The company reported net sales of more than $ 3 billion for the quarter ended December 31, up nearly 56% from $ 1.93 billion for the same period in 2019. On an unadjusted basis, the company’s earnings more than doubled from $ 253 million in the reporting period to $ 579 million in the same period last year.
“In a year marked by the pandemic, Quest brought critical COVID-19 tests to our country and achieved record sales, results and operating results for the fourth quarter and all of 2020,” Quest chairman and CEO Steve Rusckowski said in a statement .
Rusckowski announced that the company will increase its dividend by 10.7% to 62 cents per quarter and approve a $ 1 billion increase in its share buyback plan.
Quest and other large diagnostic laboratories were the focus of research over the summer when the demand for Covid-19 testing services increased dramatically amid the resurgence of infections in parts of the country, particularly the Sun Belt. In July, the company admitted that it took most patients more than a week to get coronavirus test results, similar to what competitors like LabCorp do.
Politicians urged laboratories to identify the cause of the delay in the turnaround, while some public health specialists called for the need to study and introduce new types of tests. While some progress has been made in the development of new fast-paced antigen tests, PCR molecular tests such as those performed by Quest’s laboratories remain the gold standard in the country.
The company is confident it will be able to improve test scores in no more than three days, Rusckowski said in a conference call with analysts.
Rusckowski noted that the company’s non-Covid business rebounded over the summer and fall as new cases decreased in the United States every day. However, the recovery stopped as the country approached winter and there was a further increase in cases.
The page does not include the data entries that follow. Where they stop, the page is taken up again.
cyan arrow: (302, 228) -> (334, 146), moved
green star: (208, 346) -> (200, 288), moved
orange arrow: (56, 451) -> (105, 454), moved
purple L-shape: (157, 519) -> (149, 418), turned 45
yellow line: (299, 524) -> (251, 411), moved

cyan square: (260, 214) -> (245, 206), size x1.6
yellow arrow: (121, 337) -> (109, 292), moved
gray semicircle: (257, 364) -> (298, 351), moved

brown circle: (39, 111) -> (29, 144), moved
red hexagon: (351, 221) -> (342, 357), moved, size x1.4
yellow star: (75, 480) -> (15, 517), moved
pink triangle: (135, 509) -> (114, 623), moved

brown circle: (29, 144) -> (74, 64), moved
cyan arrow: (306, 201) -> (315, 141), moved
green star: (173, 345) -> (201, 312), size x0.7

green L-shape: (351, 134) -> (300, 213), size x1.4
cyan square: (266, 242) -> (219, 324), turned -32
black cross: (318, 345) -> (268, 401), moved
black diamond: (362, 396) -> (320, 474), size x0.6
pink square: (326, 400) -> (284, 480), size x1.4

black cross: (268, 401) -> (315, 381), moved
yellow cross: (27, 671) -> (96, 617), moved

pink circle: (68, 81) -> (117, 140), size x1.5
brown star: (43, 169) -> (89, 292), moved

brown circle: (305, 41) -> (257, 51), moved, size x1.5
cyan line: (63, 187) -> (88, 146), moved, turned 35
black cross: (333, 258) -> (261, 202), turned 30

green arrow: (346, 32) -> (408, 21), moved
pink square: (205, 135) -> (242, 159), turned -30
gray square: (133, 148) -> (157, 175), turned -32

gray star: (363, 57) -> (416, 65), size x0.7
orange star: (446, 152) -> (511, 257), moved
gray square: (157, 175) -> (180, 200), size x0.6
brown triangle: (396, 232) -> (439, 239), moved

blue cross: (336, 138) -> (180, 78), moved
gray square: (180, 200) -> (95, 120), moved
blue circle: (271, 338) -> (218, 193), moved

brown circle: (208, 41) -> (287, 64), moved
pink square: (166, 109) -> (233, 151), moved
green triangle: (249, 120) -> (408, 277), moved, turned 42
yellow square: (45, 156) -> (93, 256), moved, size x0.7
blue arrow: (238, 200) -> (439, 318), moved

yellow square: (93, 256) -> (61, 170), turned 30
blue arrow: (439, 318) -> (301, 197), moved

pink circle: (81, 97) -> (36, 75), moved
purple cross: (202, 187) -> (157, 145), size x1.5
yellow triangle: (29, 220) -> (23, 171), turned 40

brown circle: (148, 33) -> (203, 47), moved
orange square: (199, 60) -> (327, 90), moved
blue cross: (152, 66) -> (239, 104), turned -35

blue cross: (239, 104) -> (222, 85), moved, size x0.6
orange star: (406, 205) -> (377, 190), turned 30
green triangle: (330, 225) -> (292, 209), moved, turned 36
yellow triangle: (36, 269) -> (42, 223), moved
“The declines in our core business recovered rapidly in the summer and fall. However, the recovery stalled in late November and into December due to the rise in COVID-19 infections across the country,” said Rusckowski. “The continued high demand for COVID-19 tests boosted our performance in the second half of the year.”
Rusckowski added the company is optimistic about President Joe Biden’s plans to expand Covid-19 testing as part of his administration’s response to the pandemic. He noted that the demand for testing has historically been linked to an increase in confirmed Covid-19 cases. But, he said, testing will remain important even as cases decline as more people are vaccinated, as tests are used to identify and isolate infected people.
Mark Guinan, CFO of Quest, said on a conference call with analysts that the company performed 12.5 million Covid-19 molecular tests and approximately 1 million serology tests in the fourth quarter. The molecular tests detect an active infection, while the serological tests look for antibodies against a previous infection. He said the company expects the Covid-19 tests to remain important through 2022, but the average daily volume is likely to decrease as more people are vaccinated.
The company set an outlook for the first half of 2021 and expected net sales of $ 4.85 billion to $ 5.15 billion. Guinan said a resurgence of cases, possibly fueled by new, contagious varieties of the virus, would likely push the company to the top.